## Work item
Return every record below exactly as given, images excluded.

## Recorded data
>>

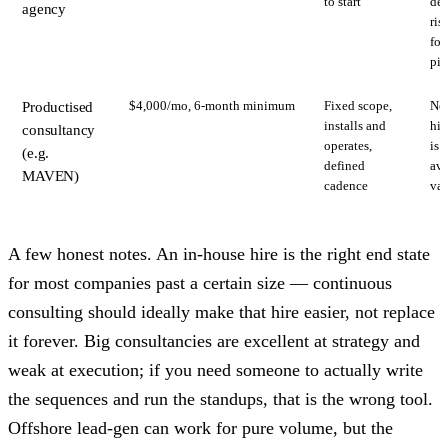
to start
del
agency
ris
for
pip
$4,000/mo, 6-month minimum
Fixed scope,
Not
Productised
installs and
hir
consultancy
operates,
is 
(e.g.
defined
ava
MAVEN)
cadence
var
A few honest notes. An in-house hire is the right end state
for most companies past a certain size — continuous
consulting should ideally make that hire easier, not replace
it forever. Big consultancies are excellent at strategy and
weak at execution; if you need someone to actually write
the sequences and run the standups, that is the wrong tool.
Offshore lead-gen can work for pure volume, but the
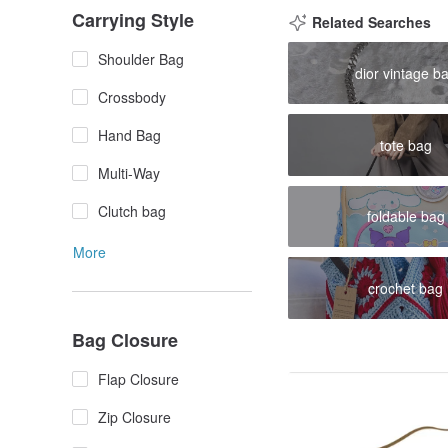
Carrying Style
Related Searches
Shoulder Bag
dior vintage b
Crossbody
Hand Bag
tote bag
Multi-Way
Clutch bag
foldable bag
More
crochet bag
Bag Closure
Flap Closure
Zip Closure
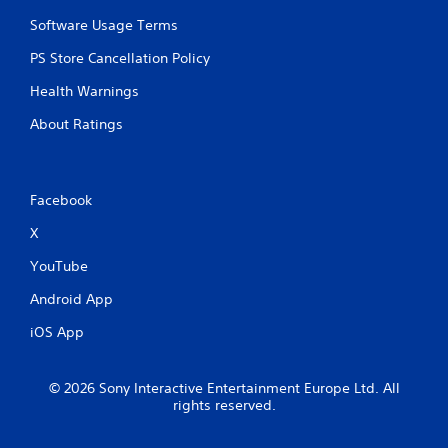
Software Usage Terms
PS Store Cancellation Policy
Health Warnings
About Ratings
Facebook
X
YouTube
Android App
iOS App
© 2026 Sony Interactive Entertainment Europe Ltd. All
rights reserved.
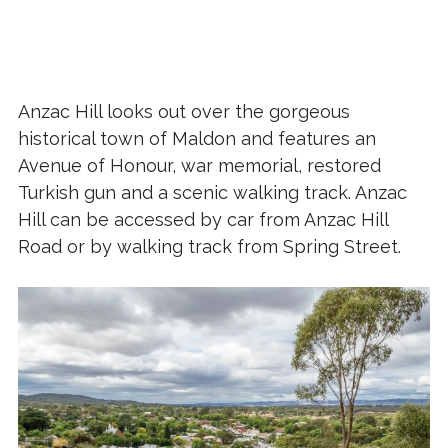
Anzac Hill looks out over the gorgeous
historical town of Maldon and features an
Avenue of Honour, war memorial, restored
Turkish gun and a scenic walking track. Anzac
Hill can be accessed by car from Anzac Hill
Road or by walking track from Spring Street.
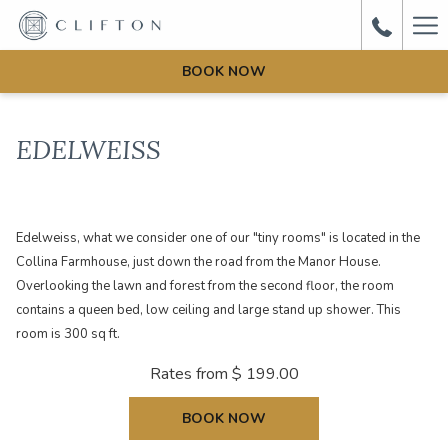
Ha
Me
BOOK NOW
EDELWEISS
Edelweiss, what we consider one of our "tiny rooms" is located in the
Collina Farmhouse, just down the road from the Manor House.
Overlooking the lawn and forest from the second floor, the room
contains a queen bed, low ceiling and large stand up shower. This
room is 300 sq ft.
Rates from
$ 199.00
BOOK NOW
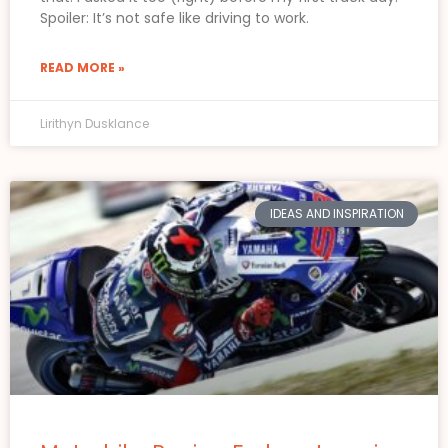
Spoiler: It’s not safe like driving to work.
READ MORE »
Lirithyn Dusklance
IDEAS AND INSPIRATION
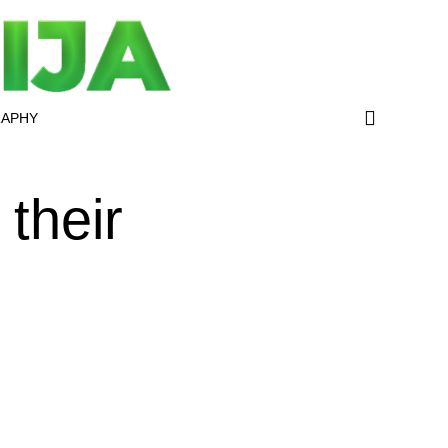
RAPHY
their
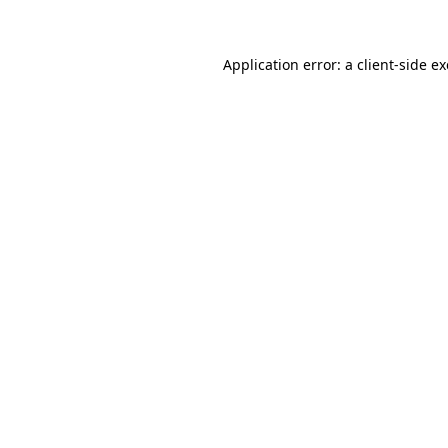
Application error: a client-side 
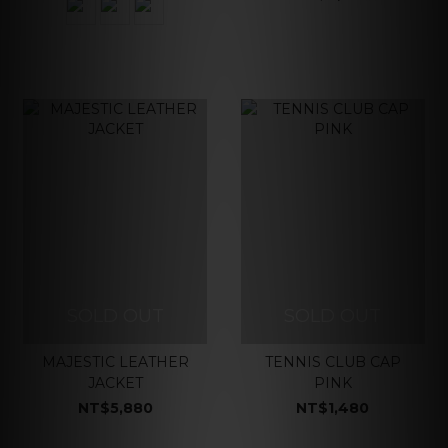
SOLD OUT
SOLD OUT
MAJESTIC LEATHER
TENNIS CLUB CAP
JACKET
PINK
NT$5,880
NT$1,480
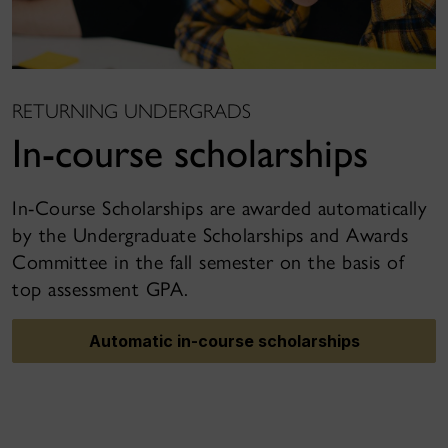
RETURNING UNDERGRADS
In-course scholarships
In-Course Scholarships are awarded automatically
by the Undergraduate Scholarships and Awards
Committee in the fall semester on the basis of
top assessment GPA.
Automatic in-course scholarships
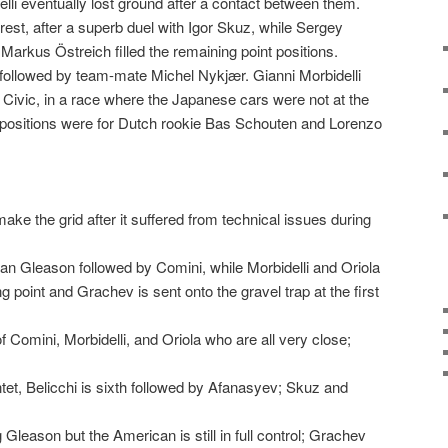
lli eventually lost ground after a contact between them.
 rest, after a superb duel with Igor Skuz, while Sergey
arkus Östreich filled the remaining point positions.
 followed by team-mate Michel Nykjær. Gianni Morbidelli
a Civic, in a race where the Japanese cars were not at the
g positions were for Dutch rookie Bas Schouten and Lorenzo
ke the grid after it suffered from technical issues during
man Gleason followed by Comini, while Morbidelli and Oriola
g point and Grachev is sent onto the gravel trap at the first
 Comini, Morbidelli, and Oriola who are all very close;
tet, Belicchi is sixth followed by Afanasyev; Skuz and
 Gleason but the American is still in full control; Grachev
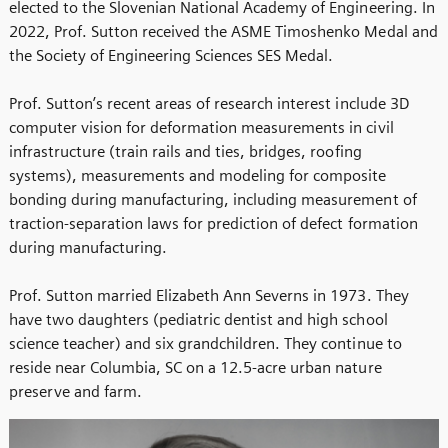
elected to the Slovenian National Academy of Engineering. In
2022, Prof. Sutton received the ASME Timoshenko Medal and
the Society of Engineering Sciences SES Medal.
Prof. Sutton’s recent areas of research interest include 3D
computer vision for deformation measurements in civil
infrastructure (train rails and ties, bridges, roofing
systems), measurements and modeling for composite
bonding during manufacturing, including measurement of
traction-separation laws for prediction of defect formation
during manufacturing.
Prof. Sutton married Elizabeth Ann Severns in 1973. They
have two daughters (pediatric dentist and high school
science teacher) and six grandchildren. They continue to
reside near Columbia, SC on a 12.5-acre urban nature
preserve and farm.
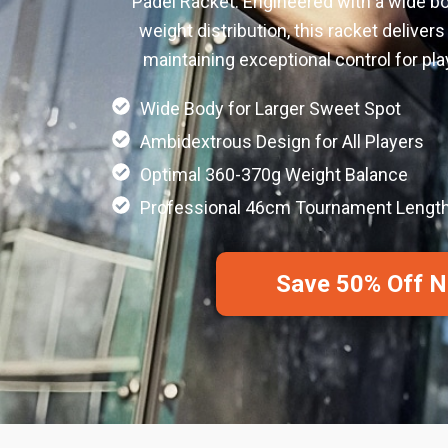
Padel Racket. Engineered with a wide b
weight distribution, this racket deliver
maintaining exceptional control for playe
Wide Body for Larger Sweet Spot
Ambidextrous Design for All Players
Optimal 360-370g Weight Balance
Professional 46cm Tournament Lengt
Save 50% Off 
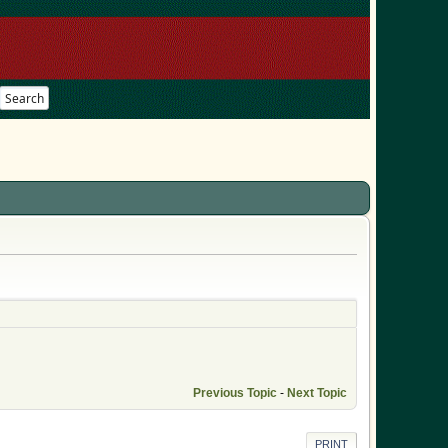
Search
Previous Topic
-
Next Topic
PRINT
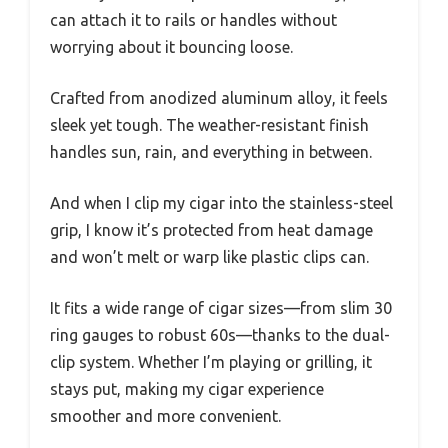
can attach it to rails or handles without
worrying about it bouncing loose.
Crafted from anodized aluminum alloy, it feels
sleek yet tough. The weather-resistant finish
handles sun, rain, and everything in between.
And when I clip my cigar into the stainless-steel
grip, I know it’s protected from heat damage
and won’t melt or warp like plastic clips can.
It fits a wide range of cigar sizes—from slim 30
ring gauges to robust 60s—thanks to the dual-
clip system. Whether I’m playing or grilling, it
stays put, making my cigar experience
smoother and more convenient.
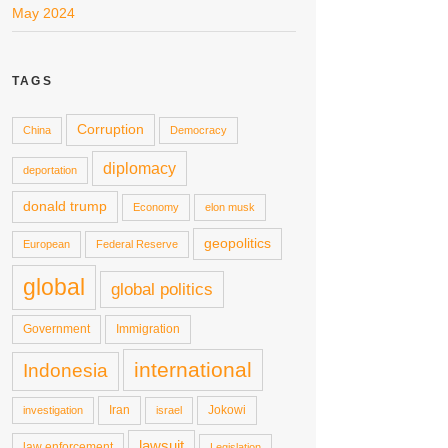
May 2024
TAGS
Corruption
China
Democracy
diplomacy
deportation
donald trump
Economy
elon musk
geopolitics
European
Federal Reserve
global
global politics
Government
Immigration
international
Indonesia
Iran
Jokowi
investigation
israel
lawsuit
law enforcement
Legislation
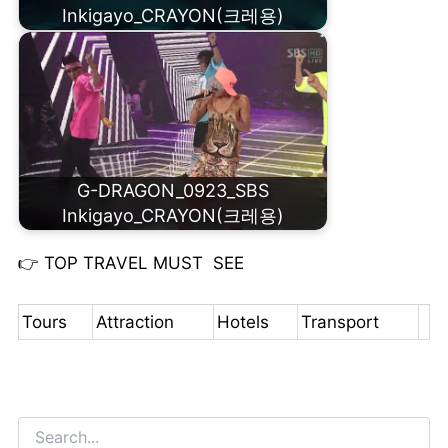
Inkigayo_CRAYON(크레용)
G-DRAGON_0923_SBS
Inkigayo_CRAYON(크레용)
👉
TOP TRAVEL MUST SEE
Tours
Attraction
Hotels
Transport
Search
for:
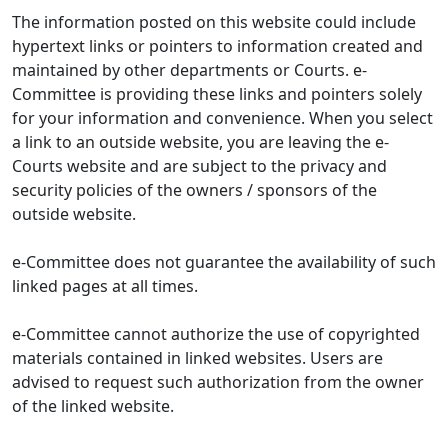
The information posted on this website could include
hypertext links or pointers to information created and
maintained by other departments or Courts. e-
Committee is providing these links and pointers solely
for your information and convenience. When you select
a link to an outside website, you are leaving the e-
Courts website and are subject to the privacy and
security policies of the owners / sponsors of the
outside website.
e-Committee does not guarantee the availability of such
linked pages at all times.
e-Committee cannot authorize the use of copyrighted
materials contained in linked websites. Users are
advised to request such authorization from the owner
of the linked website.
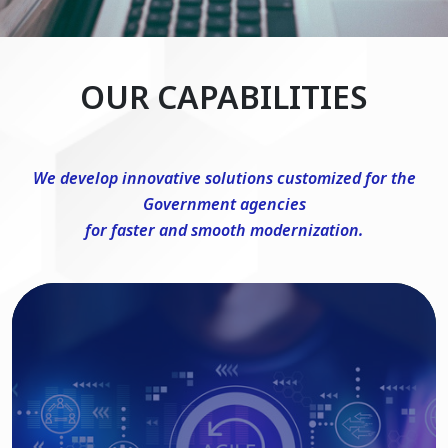
OUR CAPABILITIES
We develop innovative solutions customized for the
Government agencies
for faster and smooth modernization.
DevSecOps Consulting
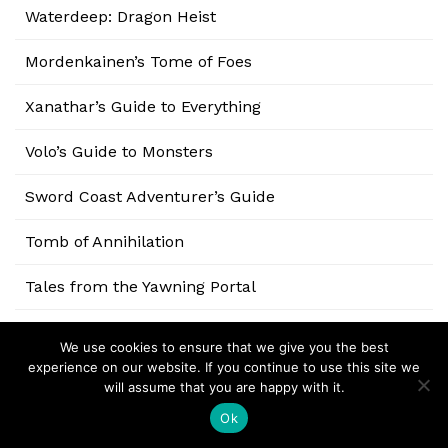
Waterdeep: Dragon Heist
Mordenkainen’s Tome of Foes
Xanathar’s Guide to Everything
Volo’s Guide to Monsters
Sword Coast Adventurer’s Guide
Tomb of Annihilation
Tales from the Yawning Portal
Storm King’s Thunder
We use cookies to ensure that we give you the best
experience on our website. If you continue to use this site we
Curse of Strahd
will assume that you are happy with it.
Ok
Rage of Demons: Out of the Abyss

<<

## Result of the task
to start
del
agency
ris
for
pip
$4,000/mo, 6-month minimum
Fixed scope,
Not
Productised
installs and
hir
consultancy
operates,
is 
(e.g.
defined
ava
MAVEN)
cadence
var
A few honest notes. An in-house hire is the right end state
for most companies past a certain size — continuous
consulting should ideally make that hire easier, not replace
it forever. Big consultancies are excellent at strategy and
weak at execution; if you need someone to actually write
the sequences and run the standups, that is the wrong tool.
Offshore lead-gen can work for pure volume, but the
Carrying Style
Related Searches
Shoulder Bag
dior vintage b
Crossbody
Hand Bag
tote bag
Multi-Way
Clutch bag
foldable bag
More
crochet bag
Bag Closure
Flap Closure
Zip Closure
Software Usage Terms
PS Store Cancellation Policy
Health Warnings
About Ratings
Facebook
X
YouTube
Android App
iOS App
© 2026 Sony Interactive Entertainment Europe Ltd. All
rights reserved.
Anzac Hill looks out over the gorgeous
historical town of Maldon and features an
Avenue of Honour, war memorial, restored
Turkish gun and a scenic walking track. Anzac
Hill can be accessed by car from Anzac Hill
Road or by walking track from Spring Street.
Ha
Me
BOOK NOW
EDELWEISS
Edelweiss, what we consider one of our "tiny rooms" is located in the
Collina Farmhouse, just down the road from the Manor House.
Overlooking the lawn and forest from the second floor, the room
contains a queen bed, low ceiling and large stand up shower. This
room is 300 sq ft.
Rates from
$ 199.00
BOOK NOW
Spoiler: It’s not safe like driving to work.
READ MORE »
Lirithyn Dusklance
IDEAS AND INSPIRATION
RAPHY
their
Application error: a client-side 
SOLD OUT
SOLD OUT
MAJESTIC LEATHER
TENNIS CLUB CAP
JACKET
PINK
NT$5,880
NT$1,480
RETURNING UNDERGRADS
In-course scholarships
In-Course Scholarships are awarded automatically
by the Undergraduate Scholarships and Awards
Committee in the fall semester on the basis of
top assessment GPA.
Automatic in-course scholarships
lli eventually lost ground after a contact between them.
 rest, after a superb duel with Igor Skuz, while Sergey
arkus Östreich filled the remaining point positions.
 followed by team-mate Michel Nykjær. Gianni Morbidelli
a Civic, in a race where the Japanese cars were not at the
g positions were for Dutch rookie Bas Schouten and Lorenzo
ke the grid after it suffered from technical issues during
man Gleason followed by Comini, while Morbidelli and Oriola
g point and Grachev is sent onto the gravel trap at the first
 Comini, Morbidelli, and Oriola who are all very close;
tet, Belicchi is sixth followed by Afanasyev; Skuz and
 Gleason but the American is still in full control; Grachev
elected to the Slovenian National Academy of Engineering. In
2022, Prof. Sutton received the ASME Timoshenko Medal and
the Society of Engineering Sciences SES Medal.
Prof. Sutton’s recent areas of research interest include 3D
computer vision for deformation measurements in civil
infrastructure (train rails and ties, bridges, roofing
systems), measurements and modeling for composite
bonding during manufacturing, including measurement of
traction-separation laws for prediction of defect formation
during manufacturing.
Prof. Sutton married Elizabeth Ann Severns in 1973. They
have two daughters (pediatric dentist and high school
science teacher) and six grandchildren. They continue to
reside near Columbia, SC on a 12.5-acre urban nature
preserve and farm.
Padel Racket. Engineered with a wide b
weight distribution, this racket deliver
maintaining exceptional control for playe
Wide Body for Larger Sweet Spot
Ambidextrous Design for All Players
Optimal 360-370g Weight Balance
Professional 46cm Tournament Lengt
Save 50% Off 
Search
Previous Topic
-
Next Topic
PRINT
can attach it to rails or handles without
worrying about it bouncing loose.
Crafted from anodized aluminum alloy, it feels
sleek yet tough. The weather-resistant finish
handles sun, rain, and everything in between.
And when I clip my cigar into the stainless-steel
grip, I know it’s protected from heat damage
and won’t melt or warp like plastic clips can.
It fits a wide range of cigar sizes—from slim 30
ring gauges to robust 60s—thanks to the dual-
clip system. Whether I’m playing or grilling, it
stays put, making my cigar experience
smoother and more convenient.
May 2024
TAGS
Corruption
China
Democracy
diplomacy
deportation
donald trump
Economy
elon musk
geopolitics
European
Federal Reserve
global
global politics
Government
Immigration
international
Indonesia
Iran
Jokowi
investigation
israel
lawsuit
law enforcement
Legislation
Inkigayo_CRAYON(크레용)
G-DRAGON_0923_SBS
Inkigayo_CRAYON(크레용)
👉
TOP TRAVEL MUST SEE
Tours
Attraction
Hotels
Transport
Search
for:
The information posted on this website could include
hypertext links or pointers to information created and
maintained by other departments or Courts. e-
Committee is providing these links and pointers solely
for your information and convenience. When you select
a link to an outside website, you are leaving the e-
Courts website and are subject to the privacy and
security policies of the owners / sponsors of the
outside website.
e-Committee does not guarantee the availability of such
linked pages at all times.
e-Committee cannot authorize the use of copyrighted
materials contained in linked websites. Users are
advised to request such authorization from the owner
of the linked website.
OUR CAPABILITIES
We develop innovative solutions customized for the
Government agencies
for faster and smooth modernization.
DevSecOps Consulting
Waterdeep: Dragon Heist
Mordenkainen’s Tome of Foes
Xanathar’s Guide to Everything
Volo’s Guide to Monsters
Sword Coast Adventurer’s Guide
Tomb of Annihilation
Tales from the Yawning Portal
Storm King’s Thunder
We use cookies to ensure that we give you the best
experience on our website. If you continue to use this site we
Curse of Strahd
will assume that you are happy with it.
Ok
Rage of Demons: Out of the Abyss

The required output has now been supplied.